**Your objective**
Pull out every line below that contains the word "dich".

**Supplied data**
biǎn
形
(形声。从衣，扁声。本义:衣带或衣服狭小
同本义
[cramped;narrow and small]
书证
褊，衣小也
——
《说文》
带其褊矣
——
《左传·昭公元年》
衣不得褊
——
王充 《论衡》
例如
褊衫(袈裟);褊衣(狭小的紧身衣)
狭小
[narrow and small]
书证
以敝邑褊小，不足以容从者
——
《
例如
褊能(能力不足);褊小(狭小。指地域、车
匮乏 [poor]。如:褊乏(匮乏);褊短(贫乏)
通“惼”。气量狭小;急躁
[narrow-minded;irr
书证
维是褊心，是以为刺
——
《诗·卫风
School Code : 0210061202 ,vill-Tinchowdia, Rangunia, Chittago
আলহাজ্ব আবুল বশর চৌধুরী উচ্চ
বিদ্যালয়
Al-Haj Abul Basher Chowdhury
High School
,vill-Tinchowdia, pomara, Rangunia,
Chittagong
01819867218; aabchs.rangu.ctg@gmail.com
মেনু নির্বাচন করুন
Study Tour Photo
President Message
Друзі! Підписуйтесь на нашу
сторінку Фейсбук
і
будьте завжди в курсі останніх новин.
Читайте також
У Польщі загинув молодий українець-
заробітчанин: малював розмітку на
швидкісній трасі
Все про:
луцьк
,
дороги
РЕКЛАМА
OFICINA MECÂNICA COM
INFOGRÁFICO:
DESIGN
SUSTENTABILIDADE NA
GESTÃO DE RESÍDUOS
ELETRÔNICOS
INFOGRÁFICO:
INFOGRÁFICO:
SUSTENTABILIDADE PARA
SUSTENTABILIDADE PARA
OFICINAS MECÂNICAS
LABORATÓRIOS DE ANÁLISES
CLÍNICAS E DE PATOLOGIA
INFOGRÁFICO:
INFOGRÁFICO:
---
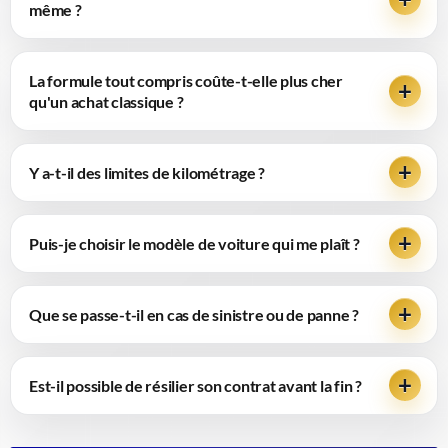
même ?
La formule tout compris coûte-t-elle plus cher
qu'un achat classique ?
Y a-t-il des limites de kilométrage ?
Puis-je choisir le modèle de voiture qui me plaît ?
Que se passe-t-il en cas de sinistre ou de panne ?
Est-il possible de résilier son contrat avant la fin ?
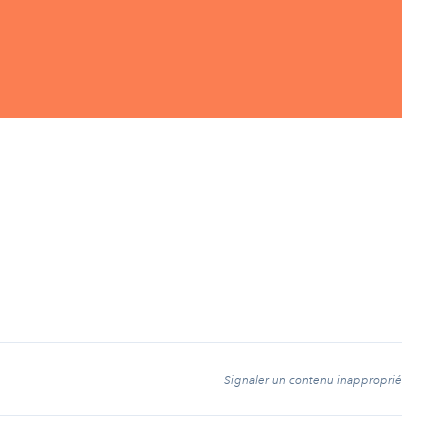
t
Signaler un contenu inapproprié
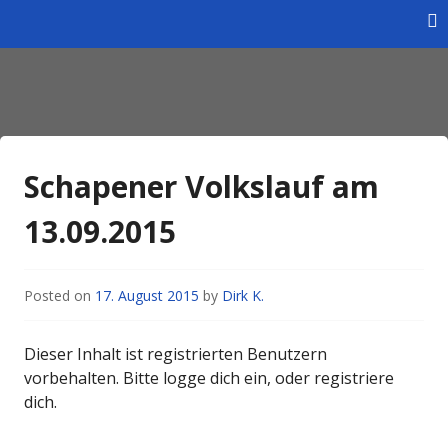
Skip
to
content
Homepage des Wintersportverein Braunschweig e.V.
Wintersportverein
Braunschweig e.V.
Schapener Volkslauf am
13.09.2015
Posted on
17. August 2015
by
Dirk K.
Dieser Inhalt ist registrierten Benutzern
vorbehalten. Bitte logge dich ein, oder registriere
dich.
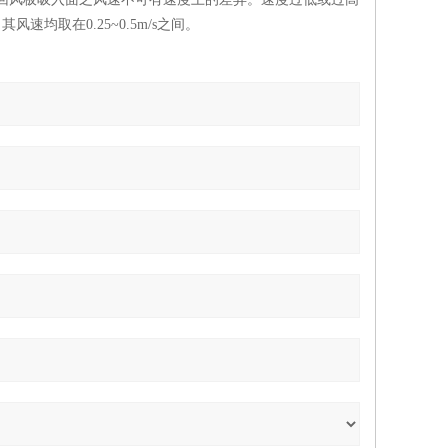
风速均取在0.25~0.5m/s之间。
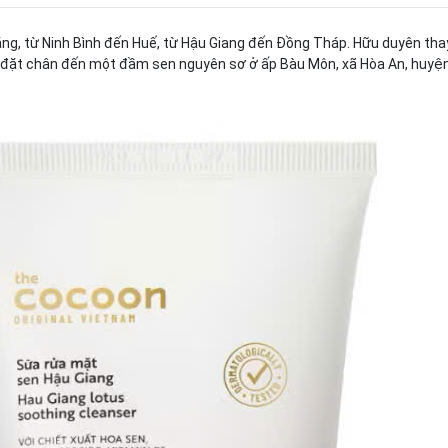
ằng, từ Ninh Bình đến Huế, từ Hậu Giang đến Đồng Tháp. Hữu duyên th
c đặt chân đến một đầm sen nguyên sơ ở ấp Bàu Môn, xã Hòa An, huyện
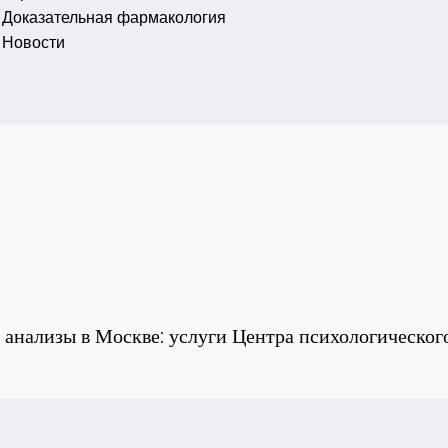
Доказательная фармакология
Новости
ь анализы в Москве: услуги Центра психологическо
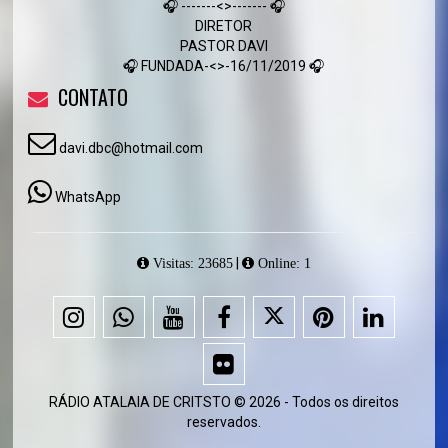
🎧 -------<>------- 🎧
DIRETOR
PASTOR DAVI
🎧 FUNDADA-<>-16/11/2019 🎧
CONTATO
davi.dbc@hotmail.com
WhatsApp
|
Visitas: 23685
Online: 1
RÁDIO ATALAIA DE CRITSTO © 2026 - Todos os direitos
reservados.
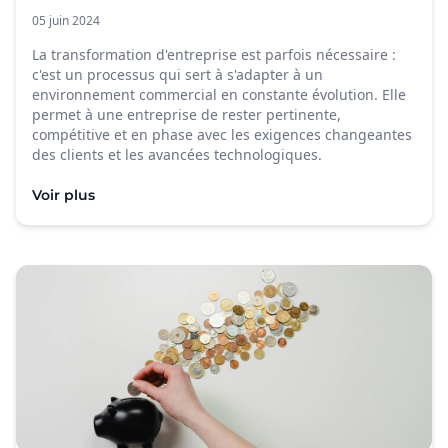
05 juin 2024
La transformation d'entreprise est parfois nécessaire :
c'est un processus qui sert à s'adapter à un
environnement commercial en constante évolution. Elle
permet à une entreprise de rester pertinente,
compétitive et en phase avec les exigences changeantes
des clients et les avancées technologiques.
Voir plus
...
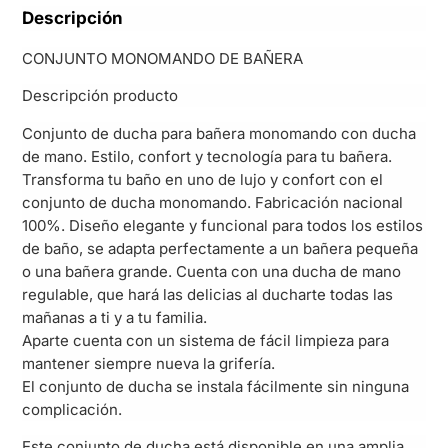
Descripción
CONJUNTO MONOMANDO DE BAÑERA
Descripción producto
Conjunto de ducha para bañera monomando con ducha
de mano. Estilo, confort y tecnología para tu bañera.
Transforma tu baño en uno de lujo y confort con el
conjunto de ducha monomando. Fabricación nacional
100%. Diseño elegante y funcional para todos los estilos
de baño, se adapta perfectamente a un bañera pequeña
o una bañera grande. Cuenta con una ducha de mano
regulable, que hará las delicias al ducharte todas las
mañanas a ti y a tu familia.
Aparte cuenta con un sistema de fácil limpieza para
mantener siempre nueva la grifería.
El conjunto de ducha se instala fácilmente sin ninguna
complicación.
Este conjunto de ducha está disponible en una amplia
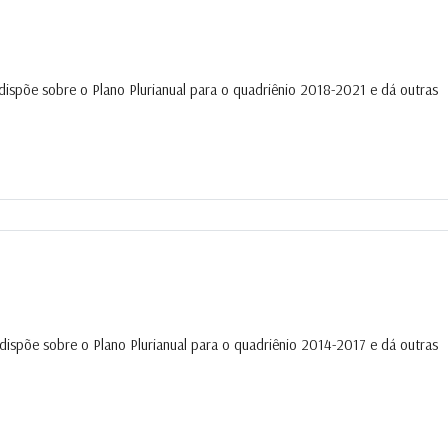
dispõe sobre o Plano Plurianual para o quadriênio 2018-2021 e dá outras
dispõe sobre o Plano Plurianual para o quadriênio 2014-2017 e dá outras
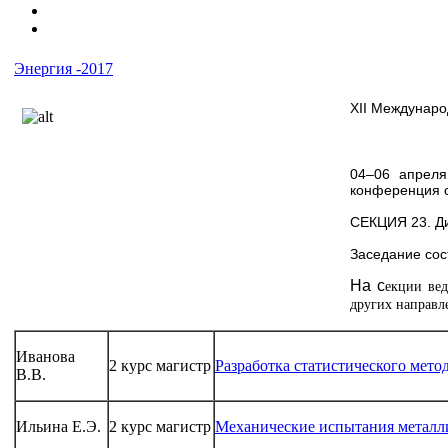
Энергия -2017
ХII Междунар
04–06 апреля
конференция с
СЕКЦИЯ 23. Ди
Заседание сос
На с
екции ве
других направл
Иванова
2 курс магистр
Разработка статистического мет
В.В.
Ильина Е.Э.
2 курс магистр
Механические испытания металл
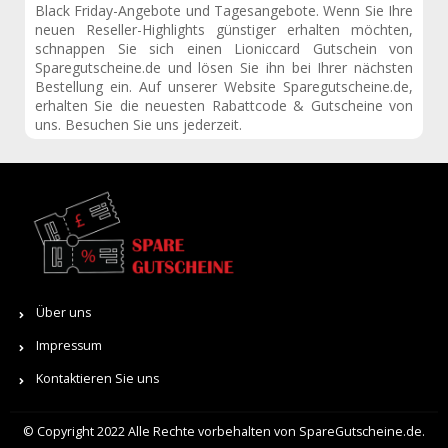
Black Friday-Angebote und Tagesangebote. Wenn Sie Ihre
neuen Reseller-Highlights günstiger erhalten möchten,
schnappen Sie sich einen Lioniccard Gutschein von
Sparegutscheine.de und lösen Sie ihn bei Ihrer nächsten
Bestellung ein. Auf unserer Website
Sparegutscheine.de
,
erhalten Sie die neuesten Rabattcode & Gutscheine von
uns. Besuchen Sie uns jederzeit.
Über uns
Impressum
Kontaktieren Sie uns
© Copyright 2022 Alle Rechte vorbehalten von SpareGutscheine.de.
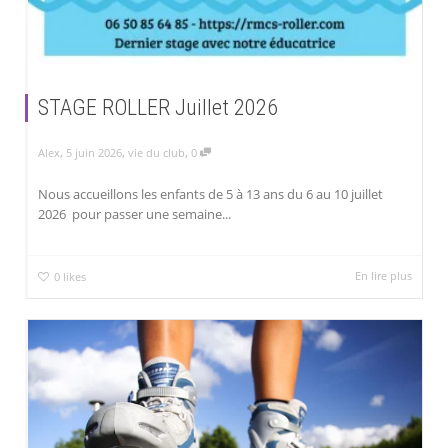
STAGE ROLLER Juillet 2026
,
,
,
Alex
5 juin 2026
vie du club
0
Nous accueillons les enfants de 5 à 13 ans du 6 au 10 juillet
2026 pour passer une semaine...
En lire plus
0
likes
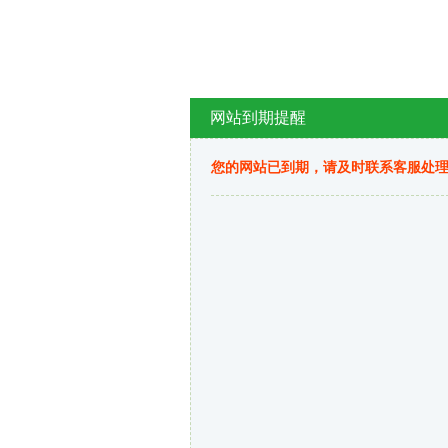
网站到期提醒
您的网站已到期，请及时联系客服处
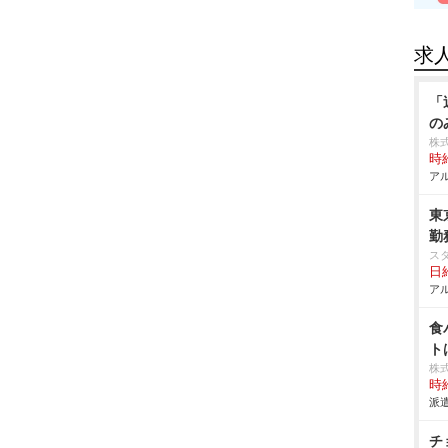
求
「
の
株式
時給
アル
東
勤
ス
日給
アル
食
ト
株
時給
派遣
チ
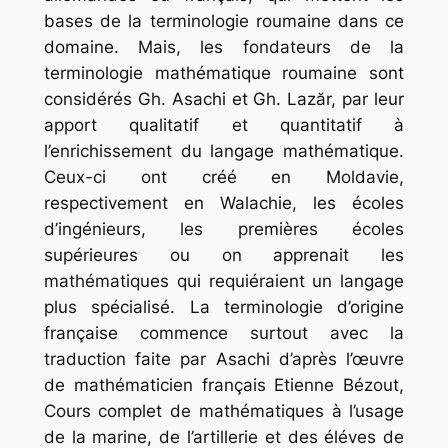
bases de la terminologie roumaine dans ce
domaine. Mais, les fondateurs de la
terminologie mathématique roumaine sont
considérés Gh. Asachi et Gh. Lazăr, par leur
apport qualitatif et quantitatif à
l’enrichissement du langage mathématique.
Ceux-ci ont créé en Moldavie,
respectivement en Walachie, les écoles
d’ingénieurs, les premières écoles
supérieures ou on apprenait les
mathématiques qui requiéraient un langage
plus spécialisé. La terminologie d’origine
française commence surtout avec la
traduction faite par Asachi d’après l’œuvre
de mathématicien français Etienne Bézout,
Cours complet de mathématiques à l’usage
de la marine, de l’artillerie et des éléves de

**Response for this exercise**
vorbehalten. Bitte logge dich ein, oder registriere
dich.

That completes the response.